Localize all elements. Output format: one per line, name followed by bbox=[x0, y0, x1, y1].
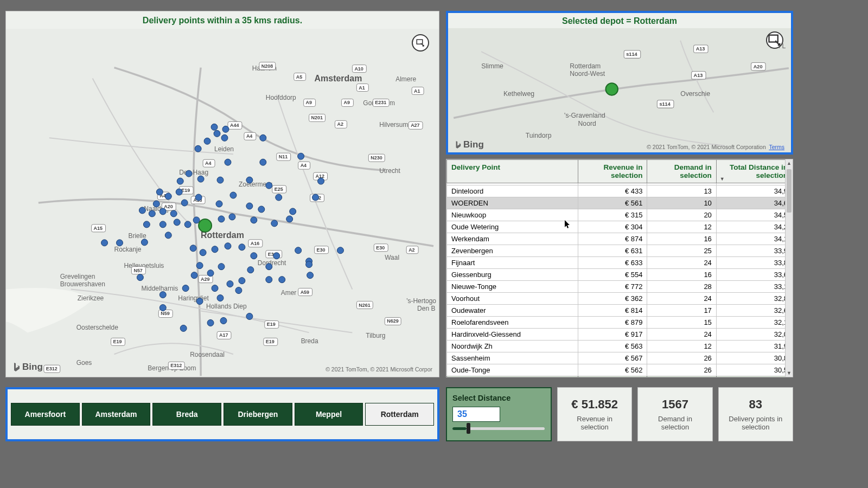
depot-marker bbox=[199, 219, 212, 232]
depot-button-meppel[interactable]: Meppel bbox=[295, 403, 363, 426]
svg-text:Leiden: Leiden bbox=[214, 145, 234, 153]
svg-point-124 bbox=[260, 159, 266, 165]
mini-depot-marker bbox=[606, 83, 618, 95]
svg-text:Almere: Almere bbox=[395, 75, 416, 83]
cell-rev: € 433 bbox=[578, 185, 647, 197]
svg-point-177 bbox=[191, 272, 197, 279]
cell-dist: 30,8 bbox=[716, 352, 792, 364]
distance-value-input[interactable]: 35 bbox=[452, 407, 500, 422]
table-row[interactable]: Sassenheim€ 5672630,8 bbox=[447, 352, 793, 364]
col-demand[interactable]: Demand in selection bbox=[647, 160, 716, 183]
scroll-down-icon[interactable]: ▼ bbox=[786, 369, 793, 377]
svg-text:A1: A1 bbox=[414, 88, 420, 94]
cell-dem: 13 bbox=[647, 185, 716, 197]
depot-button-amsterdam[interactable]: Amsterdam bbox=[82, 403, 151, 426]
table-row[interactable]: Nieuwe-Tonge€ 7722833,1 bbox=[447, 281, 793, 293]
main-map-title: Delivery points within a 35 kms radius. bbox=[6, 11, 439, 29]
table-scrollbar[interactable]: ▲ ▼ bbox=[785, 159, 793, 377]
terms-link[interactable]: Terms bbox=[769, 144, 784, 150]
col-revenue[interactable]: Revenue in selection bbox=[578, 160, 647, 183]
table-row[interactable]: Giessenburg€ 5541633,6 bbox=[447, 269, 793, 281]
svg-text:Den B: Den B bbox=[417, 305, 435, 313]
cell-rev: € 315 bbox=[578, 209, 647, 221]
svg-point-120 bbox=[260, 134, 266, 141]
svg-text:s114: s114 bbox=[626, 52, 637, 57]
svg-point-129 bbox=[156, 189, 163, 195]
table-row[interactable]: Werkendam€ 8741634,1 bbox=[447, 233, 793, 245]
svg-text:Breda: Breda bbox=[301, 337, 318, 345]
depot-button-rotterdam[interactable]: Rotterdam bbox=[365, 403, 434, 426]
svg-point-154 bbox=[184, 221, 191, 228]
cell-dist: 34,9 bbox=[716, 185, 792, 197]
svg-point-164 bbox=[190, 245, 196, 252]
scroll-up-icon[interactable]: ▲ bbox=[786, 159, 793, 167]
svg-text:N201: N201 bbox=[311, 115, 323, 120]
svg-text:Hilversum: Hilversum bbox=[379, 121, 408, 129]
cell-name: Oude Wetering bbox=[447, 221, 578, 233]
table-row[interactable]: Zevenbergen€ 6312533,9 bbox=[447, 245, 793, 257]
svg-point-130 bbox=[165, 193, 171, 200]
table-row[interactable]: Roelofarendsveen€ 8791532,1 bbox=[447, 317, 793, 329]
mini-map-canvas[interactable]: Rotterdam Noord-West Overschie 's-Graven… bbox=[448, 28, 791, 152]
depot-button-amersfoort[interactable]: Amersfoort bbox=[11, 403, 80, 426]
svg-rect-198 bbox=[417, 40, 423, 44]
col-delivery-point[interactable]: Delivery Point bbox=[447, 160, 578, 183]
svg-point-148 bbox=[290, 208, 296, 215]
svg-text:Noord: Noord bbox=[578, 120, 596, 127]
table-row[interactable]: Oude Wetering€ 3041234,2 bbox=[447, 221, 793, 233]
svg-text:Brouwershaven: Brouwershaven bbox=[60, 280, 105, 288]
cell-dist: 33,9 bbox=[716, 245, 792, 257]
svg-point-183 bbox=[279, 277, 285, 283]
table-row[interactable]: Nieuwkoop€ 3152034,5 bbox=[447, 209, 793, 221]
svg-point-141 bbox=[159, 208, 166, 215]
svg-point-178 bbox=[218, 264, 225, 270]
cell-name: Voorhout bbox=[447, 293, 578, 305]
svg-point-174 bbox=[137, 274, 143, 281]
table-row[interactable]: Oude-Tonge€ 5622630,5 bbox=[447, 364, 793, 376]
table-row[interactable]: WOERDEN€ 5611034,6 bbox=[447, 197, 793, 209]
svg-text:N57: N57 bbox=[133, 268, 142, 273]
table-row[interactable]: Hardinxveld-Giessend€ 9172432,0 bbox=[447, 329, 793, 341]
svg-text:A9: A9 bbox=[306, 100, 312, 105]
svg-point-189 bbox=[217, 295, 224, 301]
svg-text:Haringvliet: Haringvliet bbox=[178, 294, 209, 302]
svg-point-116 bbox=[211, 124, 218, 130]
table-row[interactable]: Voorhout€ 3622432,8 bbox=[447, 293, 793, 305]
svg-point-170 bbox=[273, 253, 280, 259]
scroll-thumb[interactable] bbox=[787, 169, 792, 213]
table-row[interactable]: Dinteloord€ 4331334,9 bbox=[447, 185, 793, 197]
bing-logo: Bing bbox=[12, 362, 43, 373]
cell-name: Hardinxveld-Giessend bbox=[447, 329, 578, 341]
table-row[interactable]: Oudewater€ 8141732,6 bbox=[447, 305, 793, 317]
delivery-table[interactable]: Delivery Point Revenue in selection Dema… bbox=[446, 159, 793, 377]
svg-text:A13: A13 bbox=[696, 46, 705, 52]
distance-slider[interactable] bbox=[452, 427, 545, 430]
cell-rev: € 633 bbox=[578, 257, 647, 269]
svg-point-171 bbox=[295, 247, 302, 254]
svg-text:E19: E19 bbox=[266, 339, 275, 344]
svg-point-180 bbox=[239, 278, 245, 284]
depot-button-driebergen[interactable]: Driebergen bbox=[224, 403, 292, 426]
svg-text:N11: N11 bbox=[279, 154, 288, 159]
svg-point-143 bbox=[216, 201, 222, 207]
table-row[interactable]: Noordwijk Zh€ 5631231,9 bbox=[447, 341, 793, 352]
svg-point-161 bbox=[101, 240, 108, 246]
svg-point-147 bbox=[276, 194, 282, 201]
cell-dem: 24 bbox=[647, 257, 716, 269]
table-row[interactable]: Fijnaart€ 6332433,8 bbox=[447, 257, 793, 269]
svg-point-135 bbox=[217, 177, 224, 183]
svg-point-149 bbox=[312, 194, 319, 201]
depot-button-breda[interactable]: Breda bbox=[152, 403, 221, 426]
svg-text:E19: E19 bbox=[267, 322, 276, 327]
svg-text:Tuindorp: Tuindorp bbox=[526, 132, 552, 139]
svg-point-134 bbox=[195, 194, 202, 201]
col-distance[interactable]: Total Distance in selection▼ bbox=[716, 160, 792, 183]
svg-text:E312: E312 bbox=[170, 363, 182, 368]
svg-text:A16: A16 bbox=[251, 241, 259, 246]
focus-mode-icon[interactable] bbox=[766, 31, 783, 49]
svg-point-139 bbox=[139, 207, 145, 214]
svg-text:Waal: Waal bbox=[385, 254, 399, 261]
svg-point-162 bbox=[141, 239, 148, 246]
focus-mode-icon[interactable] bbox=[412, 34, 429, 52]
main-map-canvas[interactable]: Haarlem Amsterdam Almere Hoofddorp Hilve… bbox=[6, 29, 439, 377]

━━━━━━

WHAT YOU WILL DO
Without including any pictures, copy every line above exactly.

SOLUTION TO THIS TASK
Localize all elements. Output format: one per line, name followed by bbox=[x0, y0, x1, y1].
depot-marker bbox=[199, 219, 212, 232]
depot-button-meppel[interactable]: Meppel bbox=[295, 403, 363, 426]
svg-text:Leiden: Leiden bbox=[214, 145, 234, 153]
svg-point-124 bbox=[260, 159, 266, 165]
mini-depot-marker bbox=[606, 83, 618, 95]
svg-text:Almere: Almere bbox=[395, 75, 416, 83]
cell-rev: € 433 bbox=[578, 185, 647, 197]
svg-point-177 bbox=[191, 272, 197, 279]
cell-dist: 30,8 bbox=[716, 352, 792, 364]
distance-value-input[interactable]: 35 bbox=[452, 407, 500, 422]
table-row[interactable]: Sassenheim€ 5672630,8 bbox=[447, 352, 793, 364]
col-demand[interactable]: Demand in selection bbox=[647, 160, 716, 183]
scroll-down-icon[interactable]: ▼ bbox=[786, 369, 793, 377]
svg-text:A1: A1 bbox=[414, 88, 420, 94]
cell-dem: 13 bbox=[647, 185, 716, 197]
depot-button-amsterdam[interactable]: Amsterdam bbox=[82, 403, 151, 426]
table-row[interactable]: Nieuwe-Tonge€ 7722833,1 bbox=[447, 281, 793, 293]
main-map-title: Delivery points within a 35 kms radius. bbox=[6, 11, 439, 29]
table-scrollbar[interactable]: ▲ ▼ bbox=[785, 159, 793, 377]
terms-link[interactable]: Terms bbox=[769, 144, 784, 150]
col-revenue[interactable]: Revenue in selection bbox=[578, 160, 647, 183]
table-row[interactable]: Giessenburg€ 5541633,6 bbox=[447, 269, 793, 281]
svg-text:Den B: Den B bbox=[417, 305, 435, 313]
cell-rev: € 315 bbox=[578, 209, 647, 221]
svg-point-120 bbox=[260, 134, 266, 141]
svg-text:s114: s114 bbox=[626, 52, 637, 57]
svg-point-129 bbox=[156, 189, 163, 195]
table-row[interactable]: Werkendam€ 8741634,1 bbox=[447, 233, 793, 245]
svg-text:Breda: Breda bbox=[301, 337, 318, 345]
depot-button-rotterdam[interactable]: Rotterdam bbox=[365, 403, 434, 426]
svg-point-154 bbox=[184, 221, 191, 228]
cell-dist: 34,9 bbox=[716, 185, 792, 197]
svg-point-164 bbox=[190, 245, 196, 252]
scroll-up-icon[interactable]: ▲ bbox=[786, 159, 793, 167]
svg-text:N201: N201 bbox=[311, 115, 323, 120]
svg-text:Hilversum: Hilversum bbox=[379, 121, 408, 129]
cell-name: Oude Wetering bbox=[447, 221, 578, 233]
table-row[interactable]: Zevenbergen€ 6312533,9 bbox=[447, 245, 793, 257]
svg-point-130 bbox=[165, 193, 171, 200]
table-row[interactable]: Roelofarendsveen€ 8791532,1 bbox=[447, 317, 793, 329]
mini-map-canvas[interactable]: Rotterdam Noord-West Overschie 's-Graven… bbox=[448, 28, 791, 152]
depot-button-amersfoort[interactable]: Amersfoort bbox=[11, 403, 80, 426]
svg-rect-198 bbox=[417, 40, 423, 44]
col-delivery-point[interactable]: Delivery Point bbox=[447, 160, 578, 183]
svg-point-148 bbox=[290, 208, 296, 215]
svg-text:Noord: Noord bbox=[578, 120, 596, 127]
table-row[interactable]: Oude Wetering€ 3041234,2 bbox=[447, 221, 793, 233]
svg-text:Brouwershaven: Brouwershaven bbox=[60, 280, 105, 288]
cell-dist: 33,9 bbox=[716, 245, 792, 257]
svg-point-183 bbox=[279, 277, 285, 283]
table-row[interactable]: Nieuwkoop€ 3152034,5 bbox=[447, 209, 793, 221]
svg-point-141 bbox=[159, 208, 166, 215]
svg-point-178 bbox=[218, 264, 225, 270]
cell-name: Voorhout bbox=[447, 293, 578, 305]
svg-point-174 bbox=[137, 274, 143, 281]
table-row[interactable]: Oude-Tonge€ 5622630,5 bbox=[447, 364, 793, 376]
table-row[interactable]: WOERDEN€ 5611034,6 bbox=[447, 197, 793, 209]
svg-text:N57: N57 bbox=[133, 268, 142, 273]
table-row[interactable]: Hardinxveld-Giessend€ 9172432,0 bbox=[447, 329, 793, 341]
svg-text:A9: A9 bbox=[306, 100, 312, 105]
svg-point-189 bbox=[217, 295, 224, 301]
svg-text:Haringvliet: Haringvliet bbox=[178, 294, 209, 302]
svg-point-116 bbox=[211, 124, 218, 130]
table-row[interactable]: Voorhout€ 3622432,8 bbox=[447, 293, 793, 305]
svg-point-170 bbox=[273, 253, 280, 259]
scroll-thumb[interactable] bbox=[787, 169, 792, 213]
table-row[interactable]: Dinteloord€ 4331334,9 bbox=[447, 185, 793, 197]
bing-logo: Bing bbox=[12, 362, 43, 373]
cell-name: Hardinxveld-Giessend bbox=[447, 329, 578, 341]
table-row[interactable]: Oudewater€ 8141732,6 bbox=[447, 305, 793, 317]
delivery-table[interactable]: Delivery Point Revenue in selection Dema… bbox=[446, 159, 793, 377]
svg-text:A13: A13 bbox=[696, 46, 705, 52]
distance-slider[interactable] bbox=[452, 427, 545, 430]
cell-rev: € 633 bbox=[578, 257, 647, 269]
svg-point-171 bbox=[295, 247, 302, 254]
svg-text:E19: E19 bbox=[266, 339, 275, 344]
svg-point-180 bbox=[239, 278, 245, 284]
depot-button-driebergen[interactable]: Driebergen bbox=[224, 403, 292, 426]
svg-text:N11: N11 bbox=[279, 154, 288, 159]
svg-point-143 bbox=[216, 201, 222, 207]
table-row[interactable]: Noordwijk Zh€ 5631231,9 bbox=[447, 341, 793, 352]
svg-point-161 bbox=[101, 240, 108, 246]
svg-point-147 bbox=[276, 194, 282, 201]
cell-dem: 24 bbox=[647, 257, 716, 269]
table-row[interactable]: Fijnaart€ 6332433,8 bbox=[447, 257, 793, 269]
svg-point-135 bbox=[217, 177, 224, 183]
svg-point-149 bbox=[312, 194, 319, 201]
depot-button-breda[interactable]: Breda bbox=[152, 403, 221, 426]
svg-text:E19: E19 bbox=[267, 322, 276, 327]
svg-text:Tuindorp: Tuindorp bbox=[526, 132, 552, 139]
svg-point-134 bbox=[195, 194, 202, 201]
col-distance[interactable]: Total Distance in selection▼ bbox=[716, 160, 792, 183]
svg-text:E312: E312 bbox=[170, 363, 182, 368]
svg-text:A16: A16 bbox=[251, 241, 259, 246]
focus-mode-icon[interactable] bbox=[766, 31, 783, 49]
svg-point-139 bbox=[139, 207, 145, 214]
svg-text:Waal: Waal bbox=[385, 254, 399, 261]
svg-point-162 bbox=[141, 239, 148, 246]
focus-mode-icon[interactable] bbox=[412, 34, 429, 52]
main-map-canvas[interactable]: Haarlem Amsterdam Almere Hoofddorp Hilve… bbox=[6, 29, 439, 377]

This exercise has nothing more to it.